With sufficient time and resources, a complex, generalized model with comprehensive understanding and reasoning for processing complicated queries can be developed using the LLMs approach. The most prominent example of a real-world LLM is shown in OpenAI’s ChatGPT, a chatbot with the ability to resolve a wide range of advanced natural language tasks. Beyond the average conversation, ChatGPT is capable of language translation, text summarization, content creation, proofreading, text-based file processing, code generation, and much more. With the power to store and “remember” previous queries in a single session, the user can further refine prompts to pinpoint the model’s response with multi-step reasoning. With such impressive capabilities, it comes as no surprise that LLMs are popular with everyday users. As of July 2024, ChatGPT has over 180 million users [4], while Google’s BERT garners over 100,000 downloads per week [5].
However, not every organization has the luxury of creating models as complex as LLMs. In cases where resources are finite or the objective has been clearly identified, SLMs might prove to be a better option. At a lower price for both development and deployment, SLMs can provide solutions at a faster speed, tailored to a specific domain or problem. The GPT-4 model, which claims to have more than 1.7 trillion parameters, is capable of generating 28 tokens per second, while the newer everyday-use GPT-4o mini model, which has around 8 billion parameters, can output 133 tokens per second.

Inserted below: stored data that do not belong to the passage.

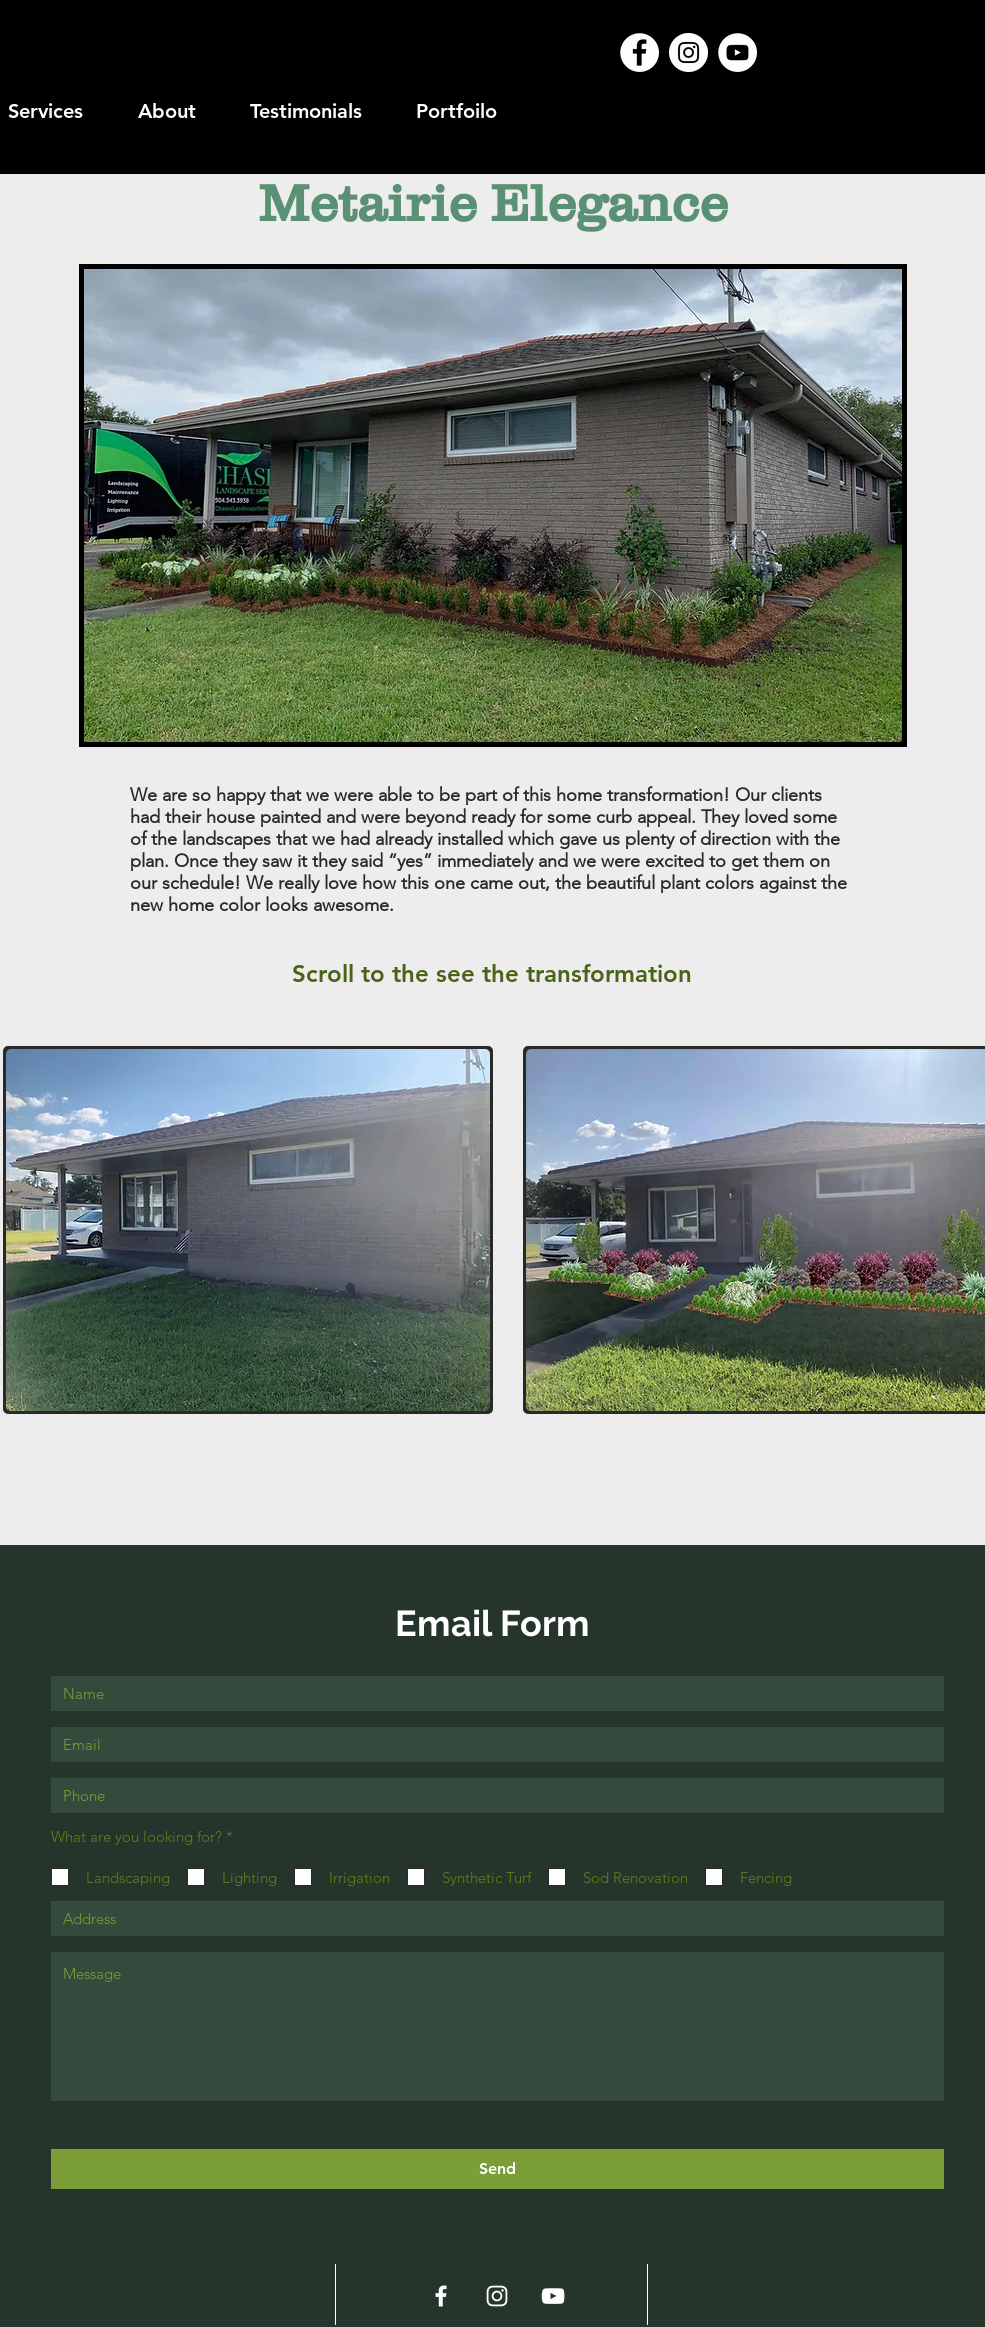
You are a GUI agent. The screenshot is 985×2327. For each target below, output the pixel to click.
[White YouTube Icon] (553, 2296)
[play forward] (960, 1230)
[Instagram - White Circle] (688, 52)
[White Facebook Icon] (441, 2296)
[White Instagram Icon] (497, 2296)
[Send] (497, 2169)
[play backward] (28, 1230)
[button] (248, 1230)
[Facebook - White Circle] (639, 52)
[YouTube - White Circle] (737, 52)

The latency is also better with the smaller model, with GPT-4o mini having a latency of 0.41 seconds compared to a latency 0.58 seconds for GPT-4 [6].
For tailored usage, models such as Meta’s LLaMA 3 or Mistral’s 7B have been used widely for specific tasks, such as creating smart chatbots, virtual assistants, and text analytics tools, at a fraction of the cost [7]. This is most evident in healthcare, boosting workflows across a wide range of applications. In collaboration with NVIDIA, the LLaMA 3 model particularly excels in this sector, being adopted by a wide range of companies. Some AI solutions include augmented-reality real-time surgical guidance by Activ Surgical, healthcare-specific chatbot by AITEM, clinical information extraction and translation by Mendel AI [8]. In specific domains or where complexity is less demanding, SLMs show their true capabilities in cost-effectiveness. Training and fine-tuning SLMs for a specific domain or task can even provide performance that exceeds that of LLMs due to specialization.

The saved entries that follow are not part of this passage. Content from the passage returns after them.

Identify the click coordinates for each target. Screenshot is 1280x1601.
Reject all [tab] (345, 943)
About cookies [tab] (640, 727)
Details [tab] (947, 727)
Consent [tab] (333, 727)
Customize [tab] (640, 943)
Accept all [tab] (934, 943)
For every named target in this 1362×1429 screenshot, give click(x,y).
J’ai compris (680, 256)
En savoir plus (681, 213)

Harnessing the Power of Language Models
Local organizations in Vietnam are also actively harnessing the potential of language models to enhance productivity and innovation across industries. A notable example is FPT Software’'s recent launch of SemiKong, the world’s first open-source LLM specifically designed for the semiconductor industry. SemiKong demonstrates superior performance, outpacing both GPT-3 and LLaMA 3 when applied in semiconductor-related tasks, and significantly improves cost-efficiency [9]. Mr. Nguyen Xuan Phong, AI Director at FPT Software, stated, "FPT Software is excited to be part of this innovative initiative and is eager to see the potential outcomes from the synergy between semiconductor technology and AI." This initiative is an encouraging start for Vietnamese companies to adopt language models to drive innovation, optimize processes, and boost overall performance.

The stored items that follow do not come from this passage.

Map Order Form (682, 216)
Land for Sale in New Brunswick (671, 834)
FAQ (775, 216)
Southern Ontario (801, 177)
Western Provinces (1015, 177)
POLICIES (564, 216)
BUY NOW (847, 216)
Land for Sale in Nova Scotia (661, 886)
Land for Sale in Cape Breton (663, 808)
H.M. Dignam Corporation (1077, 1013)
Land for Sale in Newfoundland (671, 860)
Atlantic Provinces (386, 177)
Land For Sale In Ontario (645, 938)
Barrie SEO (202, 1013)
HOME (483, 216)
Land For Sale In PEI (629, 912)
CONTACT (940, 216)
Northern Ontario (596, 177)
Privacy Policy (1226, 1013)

Following in this footstep, the choice to go big or go small ultimately hinges on an organization’s unique needs and available resources. LLMs provide unmatched depth and versatility, making them ideal for complex, multi-step tasks that require nuanced understanding. On the other hand, SLMs excel in efficiency, speed, and cost-effectiveness, making them well-suited for targeted applications, especially when resources are constrained.
As technology continues to advance, both LLMs and SLMs will evolve, broadening their impact across various fields and applications. The critical factor lies in selecting the model that best aligns with an organization’s specific goals, thereby ensuring the most effective and impactful outcomes.